(Extracted page text data)
****

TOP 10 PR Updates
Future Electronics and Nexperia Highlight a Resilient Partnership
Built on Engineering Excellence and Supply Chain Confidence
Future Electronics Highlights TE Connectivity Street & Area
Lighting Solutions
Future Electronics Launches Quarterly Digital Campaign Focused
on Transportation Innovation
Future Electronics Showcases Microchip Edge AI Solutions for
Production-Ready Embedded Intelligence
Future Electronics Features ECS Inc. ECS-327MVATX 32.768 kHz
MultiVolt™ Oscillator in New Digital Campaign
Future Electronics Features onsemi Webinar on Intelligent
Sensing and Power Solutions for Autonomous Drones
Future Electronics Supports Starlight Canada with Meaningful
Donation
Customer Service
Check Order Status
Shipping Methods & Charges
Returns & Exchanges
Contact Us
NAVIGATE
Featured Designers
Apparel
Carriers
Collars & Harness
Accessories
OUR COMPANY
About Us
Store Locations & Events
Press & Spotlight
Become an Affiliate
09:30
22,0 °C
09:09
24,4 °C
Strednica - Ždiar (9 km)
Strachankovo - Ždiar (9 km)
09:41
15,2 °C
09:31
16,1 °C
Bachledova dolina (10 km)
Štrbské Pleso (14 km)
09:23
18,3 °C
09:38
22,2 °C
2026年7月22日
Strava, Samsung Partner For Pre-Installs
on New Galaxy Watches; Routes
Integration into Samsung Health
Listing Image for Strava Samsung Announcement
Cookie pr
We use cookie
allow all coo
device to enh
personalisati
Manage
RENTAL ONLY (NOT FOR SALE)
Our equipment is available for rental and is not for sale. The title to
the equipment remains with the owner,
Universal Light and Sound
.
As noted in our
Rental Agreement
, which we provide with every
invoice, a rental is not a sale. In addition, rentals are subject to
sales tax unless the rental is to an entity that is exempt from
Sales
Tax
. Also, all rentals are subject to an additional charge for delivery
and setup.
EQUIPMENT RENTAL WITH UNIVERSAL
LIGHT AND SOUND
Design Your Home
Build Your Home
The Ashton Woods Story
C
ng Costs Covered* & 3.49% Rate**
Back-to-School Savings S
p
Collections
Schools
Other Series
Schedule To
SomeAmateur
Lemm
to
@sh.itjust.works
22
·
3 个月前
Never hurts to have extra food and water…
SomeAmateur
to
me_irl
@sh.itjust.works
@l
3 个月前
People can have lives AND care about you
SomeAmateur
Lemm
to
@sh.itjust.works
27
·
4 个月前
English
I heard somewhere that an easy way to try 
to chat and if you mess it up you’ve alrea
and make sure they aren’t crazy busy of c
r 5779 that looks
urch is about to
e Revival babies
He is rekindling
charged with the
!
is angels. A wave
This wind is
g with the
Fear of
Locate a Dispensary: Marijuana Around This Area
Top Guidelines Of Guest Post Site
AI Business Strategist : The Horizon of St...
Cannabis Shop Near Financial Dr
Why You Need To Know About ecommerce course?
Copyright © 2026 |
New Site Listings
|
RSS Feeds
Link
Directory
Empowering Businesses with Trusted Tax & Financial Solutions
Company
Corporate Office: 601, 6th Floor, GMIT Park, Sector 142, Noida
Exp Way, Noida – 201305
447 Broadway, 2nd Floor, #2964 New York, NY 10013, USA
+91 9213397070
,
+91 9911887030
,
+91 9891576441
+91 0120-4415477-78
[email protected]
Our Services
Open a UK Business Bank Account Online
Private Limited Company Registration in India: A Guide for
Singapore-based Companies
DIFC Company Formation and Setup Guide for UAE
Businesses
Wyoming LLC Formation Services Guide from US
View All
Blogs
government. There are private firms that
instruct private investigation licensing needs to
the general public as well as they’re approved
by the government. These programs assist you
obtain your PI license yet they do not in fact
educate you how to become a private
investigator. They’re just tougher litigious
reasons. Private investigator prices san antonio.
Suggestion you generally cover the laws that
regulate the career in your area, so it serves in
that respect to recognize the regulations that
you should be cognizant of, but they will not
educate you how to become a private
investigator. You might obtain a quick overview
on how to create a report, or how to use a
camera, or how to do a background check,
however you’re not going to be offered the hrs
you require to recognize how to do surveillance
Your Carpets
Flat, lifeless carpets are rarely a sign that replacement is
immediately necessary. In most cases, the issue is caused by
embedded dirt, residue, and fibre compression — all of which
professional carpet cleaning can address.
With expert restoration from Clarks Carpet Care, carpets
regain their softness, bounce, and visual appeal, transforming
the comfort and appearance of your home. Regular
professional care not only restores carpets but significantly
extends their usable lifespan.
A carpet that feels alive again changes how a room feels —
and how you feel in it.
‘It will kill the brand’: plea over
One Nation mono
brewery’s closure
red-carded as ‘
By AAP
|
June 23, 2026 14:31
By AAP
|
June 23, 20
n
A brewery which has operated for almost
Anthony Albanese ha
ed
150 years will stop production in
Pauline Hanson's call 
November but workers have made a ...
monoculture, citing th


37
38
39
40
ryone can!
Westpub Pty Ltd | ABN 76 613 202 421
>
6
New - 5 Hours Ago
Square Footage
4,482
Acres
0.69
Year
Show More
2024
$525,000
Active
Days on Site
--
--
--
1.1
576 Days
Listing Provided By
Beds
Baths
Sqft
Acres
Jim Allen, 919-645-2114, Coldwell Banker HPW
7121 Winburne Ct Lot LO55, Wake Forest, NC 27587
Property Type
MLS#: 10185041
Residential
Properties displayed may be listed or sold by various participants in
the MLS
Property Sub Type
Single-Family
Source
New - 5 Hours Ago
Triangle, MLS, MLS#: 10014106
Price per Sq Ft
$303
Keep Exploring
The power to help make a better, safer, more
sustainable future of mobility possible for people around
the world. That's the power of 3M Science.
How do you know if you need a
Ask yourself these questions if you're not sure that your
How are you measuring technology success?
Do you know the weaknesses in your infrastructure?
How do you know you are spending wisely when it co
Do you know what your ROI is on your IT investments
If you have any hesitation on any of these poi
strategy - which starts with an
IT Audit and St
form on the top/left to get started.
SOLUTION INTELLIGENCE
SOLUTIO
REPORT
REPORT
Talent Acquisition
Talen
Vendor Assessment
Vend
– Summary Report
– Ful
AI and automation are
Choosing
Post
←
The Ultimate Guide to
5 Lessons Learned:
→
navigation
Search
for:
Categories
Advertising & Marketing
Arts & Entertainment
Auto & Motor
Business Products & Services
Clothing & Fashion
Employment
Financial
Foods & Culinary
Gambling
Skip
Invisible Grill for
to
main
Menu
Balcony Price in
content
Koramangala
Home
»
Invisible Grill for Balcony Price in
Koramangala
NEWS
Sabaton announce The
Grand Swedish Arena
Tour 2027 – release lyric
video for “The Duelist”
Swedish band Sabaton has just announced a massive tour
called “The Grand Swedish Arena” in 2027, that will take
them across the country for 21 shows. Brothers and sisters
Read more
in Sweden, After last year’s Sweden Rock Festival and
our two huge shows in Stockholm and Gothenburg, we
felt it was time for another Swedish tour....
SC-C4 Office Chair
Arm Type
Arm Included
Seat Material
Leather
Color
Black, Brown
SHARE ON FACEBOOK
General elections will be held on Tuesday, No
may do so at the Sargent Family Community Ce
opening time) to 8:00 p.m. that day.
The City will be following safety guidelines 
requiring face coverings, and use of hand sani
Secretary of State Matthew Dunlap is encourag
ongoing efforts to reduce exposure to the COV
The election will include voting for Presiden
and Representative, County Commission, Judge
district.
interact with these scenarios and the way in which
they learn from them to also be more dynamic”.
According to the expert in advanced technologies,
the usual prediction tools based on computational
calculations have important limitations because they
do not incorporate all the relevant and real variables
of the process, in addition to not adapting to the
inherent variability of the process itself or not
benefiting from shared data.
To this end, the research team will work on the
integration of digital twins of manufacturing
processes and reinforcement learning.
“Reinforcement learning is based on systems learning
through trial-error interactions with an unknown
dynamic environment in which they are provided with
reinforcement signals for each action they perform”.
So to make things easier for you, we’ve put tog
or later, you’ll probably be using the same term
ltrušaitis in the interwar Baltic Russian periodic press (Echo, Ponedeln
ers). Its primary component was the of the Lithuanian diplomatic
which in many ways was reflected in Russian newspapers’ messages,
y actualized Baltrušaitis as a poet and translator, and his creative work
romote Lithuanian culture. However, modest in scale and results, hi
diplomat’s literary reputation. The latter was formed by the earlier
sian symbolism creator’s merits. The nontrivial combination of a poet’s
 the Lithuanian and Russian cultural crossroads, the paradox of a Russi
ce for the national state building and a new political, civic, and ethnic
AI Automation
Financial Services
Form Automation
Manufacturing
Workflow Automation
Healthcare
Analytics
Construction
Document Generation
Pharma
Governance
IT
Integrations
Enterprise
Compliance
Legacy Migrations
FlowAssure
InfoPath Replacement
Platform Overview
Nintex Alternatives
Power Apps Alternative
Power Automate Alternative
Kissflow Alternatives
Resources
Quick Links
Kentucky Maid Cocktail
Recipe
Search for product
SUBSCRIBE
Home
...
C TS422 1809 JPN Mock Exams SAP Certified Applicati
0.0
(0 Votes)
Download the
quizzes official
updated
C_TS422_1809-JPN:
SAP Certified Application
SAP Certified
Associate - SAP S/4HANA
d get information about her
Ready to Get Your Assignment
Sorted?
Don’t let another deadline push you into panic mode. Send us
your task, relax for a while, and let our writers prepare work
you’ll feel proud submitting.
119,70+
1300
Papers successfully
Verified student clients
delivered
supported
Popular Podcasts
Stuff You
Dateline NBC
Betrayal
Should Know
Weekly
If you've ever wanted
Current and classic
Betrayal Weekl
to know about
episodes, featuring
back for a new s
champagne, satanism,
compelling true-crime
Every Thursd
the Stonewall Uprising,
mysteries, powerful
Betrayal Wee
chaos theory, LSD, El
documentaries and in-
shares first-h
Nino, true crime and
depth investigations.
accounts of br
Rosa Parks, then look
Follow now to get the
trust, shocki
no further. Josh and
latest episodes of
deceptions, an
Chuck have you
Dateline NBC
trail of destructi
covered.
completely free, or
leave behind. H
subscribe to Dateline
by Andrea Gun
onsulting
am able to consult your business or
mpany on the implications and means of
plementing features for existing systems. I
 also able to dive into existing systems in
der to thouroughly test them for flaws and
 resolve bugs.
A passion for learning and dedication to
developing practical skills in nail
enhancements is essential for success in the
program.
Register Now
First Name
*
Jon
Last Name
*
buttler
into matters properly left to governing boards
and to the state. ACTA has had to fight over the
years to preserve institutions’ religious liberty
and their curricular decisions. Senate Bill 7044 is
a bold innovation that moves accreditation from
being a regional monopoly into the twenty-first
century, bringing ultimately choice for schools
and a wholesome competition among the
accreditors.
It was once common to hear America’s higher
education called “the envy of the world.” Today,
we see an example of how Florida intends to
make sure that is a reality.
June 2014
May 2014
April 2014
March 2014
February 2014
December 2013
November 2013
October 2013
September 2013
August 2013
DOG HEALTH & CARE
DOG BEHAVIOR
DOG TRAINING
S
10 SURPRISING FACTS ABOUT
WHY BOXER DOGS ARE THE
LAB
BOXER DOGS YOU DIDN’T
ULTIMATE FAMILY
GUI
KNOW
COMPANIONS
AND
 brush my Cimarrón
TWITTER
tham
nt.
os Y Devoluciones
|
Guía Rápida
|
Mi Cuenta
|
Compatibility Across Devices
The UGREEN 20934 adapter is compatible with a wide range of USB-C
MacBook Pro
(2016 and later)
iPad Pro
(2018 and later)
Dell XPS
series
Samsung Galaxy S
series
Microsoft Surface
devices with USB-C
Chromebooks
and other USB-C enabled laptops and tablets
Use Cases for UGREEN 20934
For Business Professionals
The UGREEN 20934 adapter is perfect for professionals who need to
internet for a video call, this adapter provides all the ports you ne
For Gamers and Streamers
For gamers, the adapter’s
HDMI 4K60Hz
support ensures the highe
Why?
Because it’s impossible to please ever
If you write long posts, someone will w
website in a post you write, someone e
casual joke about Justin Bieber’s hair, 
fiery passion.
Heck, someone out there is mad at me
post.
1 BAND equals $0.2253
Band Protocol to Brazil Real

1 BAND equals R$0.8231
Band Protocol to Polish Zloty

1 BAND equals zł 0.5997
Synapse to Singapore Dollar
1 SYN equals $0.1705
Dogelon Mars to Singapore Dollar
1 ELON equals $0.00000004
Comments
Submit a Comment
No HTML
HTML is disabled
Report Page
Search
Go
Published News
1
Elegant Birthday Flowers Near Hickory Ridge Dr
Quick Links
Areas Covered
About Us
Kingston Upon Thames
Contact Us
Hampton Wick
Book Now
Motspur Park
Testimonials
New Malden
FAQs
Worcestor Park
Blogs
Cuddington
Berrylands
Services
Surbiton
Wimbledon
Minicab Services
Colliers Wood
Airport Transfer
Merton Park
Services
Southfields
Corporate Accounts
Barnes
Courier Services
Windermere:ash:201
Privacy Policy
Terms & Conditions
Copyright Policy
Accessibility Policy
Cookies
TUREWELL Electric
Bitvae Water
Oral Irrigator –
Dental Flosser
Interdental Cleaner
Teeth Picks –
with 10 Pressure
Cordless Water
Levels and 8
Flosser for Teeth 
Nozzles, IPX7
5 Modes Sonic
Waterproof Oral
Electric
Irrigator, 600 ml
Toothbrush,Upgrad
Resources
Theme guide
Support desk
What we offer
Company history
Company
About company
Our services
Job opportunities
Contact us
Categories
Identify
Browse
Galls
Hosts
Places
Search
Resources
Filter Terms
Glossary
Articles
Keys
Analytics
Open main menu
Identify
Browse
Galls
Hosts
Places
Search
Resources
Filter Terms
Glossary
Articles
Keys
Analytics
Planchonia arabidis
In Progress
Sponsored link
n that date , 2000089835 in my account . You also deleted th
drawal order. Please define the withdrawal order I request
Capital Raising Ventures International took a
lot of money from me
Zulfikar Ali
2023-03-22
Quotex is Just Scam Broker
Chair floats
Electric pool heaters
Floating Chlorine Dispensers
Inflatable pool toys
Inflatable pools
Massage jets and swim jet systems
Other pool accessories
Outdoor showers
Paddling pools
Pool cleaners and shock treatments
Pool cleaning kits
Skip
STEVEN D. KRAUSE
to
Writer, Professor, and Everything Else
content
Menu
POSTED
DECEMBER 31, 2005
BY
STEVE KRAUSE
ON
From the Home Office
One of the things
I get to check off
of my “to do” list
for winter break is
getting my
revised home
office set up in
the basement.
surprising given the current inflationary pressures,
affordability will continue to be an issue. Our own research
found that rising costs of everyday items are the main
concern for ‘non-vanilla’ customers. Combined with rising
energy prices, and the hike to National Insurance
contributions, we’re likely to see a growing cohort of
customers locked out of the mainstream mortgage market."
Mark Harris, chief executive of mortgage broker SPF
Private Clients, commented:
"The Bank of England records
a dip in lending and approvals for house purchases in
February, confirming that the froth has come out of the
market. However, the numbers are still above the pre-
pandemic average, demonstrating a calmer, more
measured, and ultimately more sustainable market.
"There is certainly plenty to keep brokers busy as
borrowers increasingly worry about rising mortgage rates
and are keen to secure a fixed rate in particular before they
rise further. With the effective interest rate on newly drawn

****

**What you are asked to do:** Beginning at the line above with "1 BAND equals R$0.8231" and finishing at the line with "Sponsored link", return each line exactly and return nothing else.

**Answer:**
1 BAND equals R$0.8231
Band Protocol to Polish Zloty

1 BAND equals zł 0.5997
Synapse to Singapore Dollar
1 SYN equals $0.1705
Dogelon Mars to Singapore Dollar
1 ELON equals $0.00000004
Comments
Submit a Comment
No HTML
HTML is disabled
Report Page
Search
Go
Published News
1
Elegant Birthday Flowers Near Hickory Ridge Dr
Quick Links
Areas Covered
About Us
Kingston Upon Thames
Contact Us
Hampton Wick
Book Now
Motspur Park
Testimonials
New Malden
FAQs
Worcestor Park
Blogs
Cuddington
Berrylands
Services
Surbiton
Wimbledon
Minicab Services
Colliers Wood
Airport Transfer
Merton Park
Services
Southfields
Corporate Accounts
Barnes
Courier Services
Windermere:ash:201
Privacy Policy
Terms & Conditions
Copyright Policy
Accessibility Policy
Cookies
TUREWELL Electric
Bitvae Water
Oral Irrigator –
Dental Flosser
Interdental Cleaner
Teeth Picks –
with 10 Pressure
Cordless Water
Levels and 8
Flosser for Teeth 
Nozzles, IPX7
5 Modes Sonic
Waterproof Oral
Electric
Irrigator, 600 ml
Toothbrush,Upgrad
Resources
Theme guide
Support desk
What we offer
Company history
Company
About company
Our services
Job opportunities
Contact us
Categories
Identify
Browse
Galls
Hosts
Places
Search
Resources
Filter Terms
Glossary
Articles
Keys
Analytics
Open main menu
Identify
Browse
Galls
Hosts
Places
Search
Resources
Filter Terms
Glossary
Articles
Keys
Analytics
Planchonia arabidis
In Progress
Sponsored link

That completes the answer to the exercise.